Unlock all stories and support the independent Gales Creek Journal newsroom with a digital subscription.
And it brought national attention. As of Oct. 31, the Democratic Governors Association had spent more than $7 million on the race between direct contributions to Kotek and contributions to political action committees dedicated to tearing down Johnson and Drazan. The Republican Governors Association had given Drazan more than $7 million as of Nov. 7.
In recent weeks, President Joe Biden and progressive U.S. Sens. Bernie Sanders of Vermont and Elizabeth Warren of Massachusetts stumped for Kotek, while moderate Republican Govs. Larry Hogan of Maryland and Glenn Youngkin of Virginia helped Drazan make her case. Johnson decried the visits from political celebrities and instead opted to fly around the state, meeting with voters in small towns throughout Oregon.
Kotek made preserving reproductive rights one of the main focuses of her campaign after the Supreme Court overturned Roe v. Wade. As speaker of the House in 2017, Kotek championed an Oregon law that ensured the right to an abortion at no cost to the patient.
She also highlighted her work on homelessness, which Oregon voters have repeatedly described to pollsters as their most important issue. As speaker, Kotek led efforts to add hundreds of new shelter beds in repurposed hotels and passed a first-in-the-nation law requiring cities to allow duplexes and other small multi-family homes wherever they permit single-family homes.

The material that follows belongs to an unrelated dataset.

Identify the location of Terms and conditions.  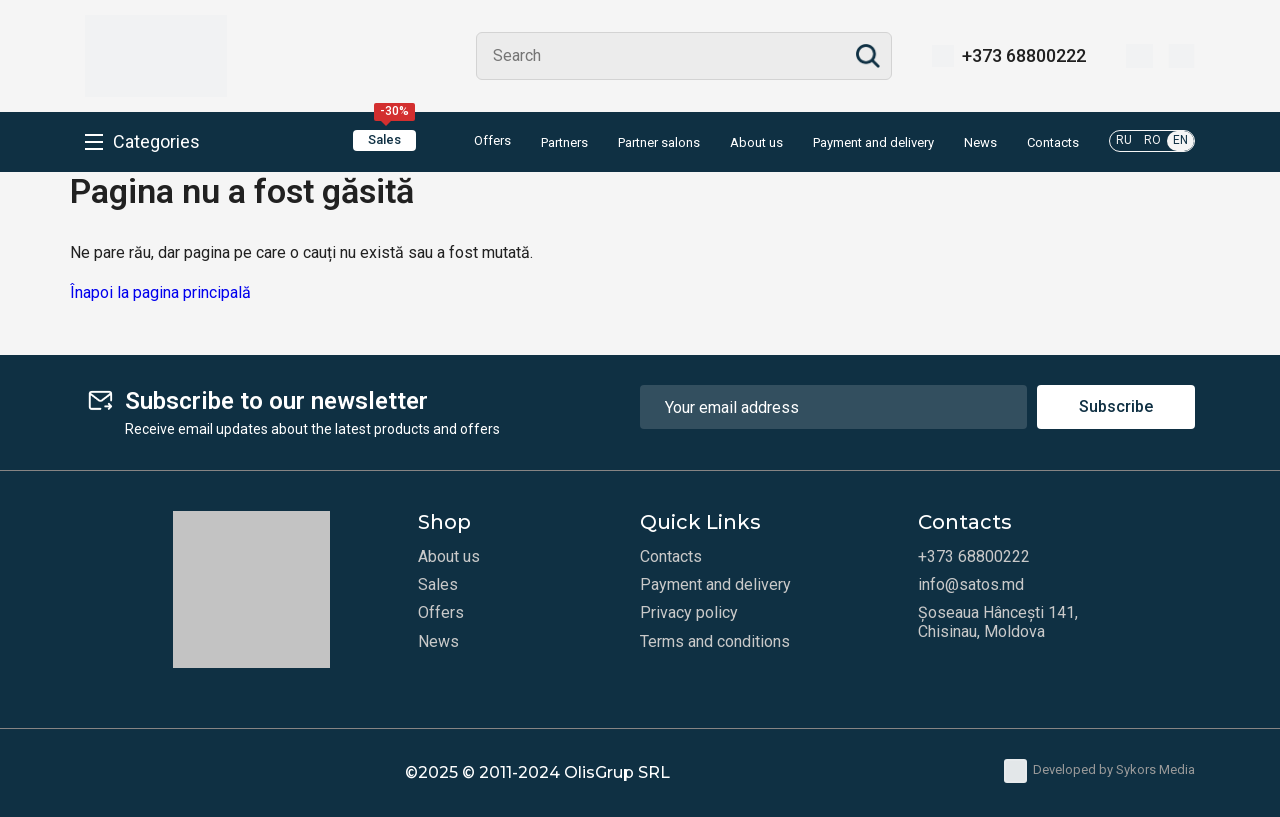
(715, 642).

Oregon’s homelessness crisis is tied to a statewide shortage of homes, particularly affordable homes.
Drazan based her campaign around themes of public safety and perceived discontent with Oregon’s 40 years of Democratic control. Multiple polls throughout the past year have shown that a majority of Oregon voters described the state as being on the wrong track, and outgoing Gov. Kate Brown has consistently been labeled the nation’s least popular governor in regular national polls from Morning Consult.
Her final ad featured the same question she asked voters at most campaign events and rhetorically posed during debates: “Are you better off today than you were four years ago?”
Johnson has trailed the two major-party candidates in polls since the primary, though she still appeared to be a viable contender when many voters were making up their minds. She was boosted by Nike co-founder Phil Knight, who gave her campaign $3.75 million, but Knight began writing checks to Drazan in October after deciding that Johnson couldn’t win. Oregon’s richest man described himself as an “anti-Tina (Kotek) person” in a rare interview with the New York Times. He has given Drazan $1.5 million.
Johnson’s support plummeted in more recent polls, but she insisted she was in the race until the end. She has continued traveling, sharing pictures of a projection of her glasses – she calls it the “Bet-Signal,” channeling Batman – throughout Oregon.
In a concession message Tuesday night, Johnson said she knew the odds were long but didn't care.
"I simply could not and would not give up on the state I love without one hell of a fight," she wrote to supporters. "And while the election outcome fell short of what we all wanted; I believe this campaign was a success. We made an impact."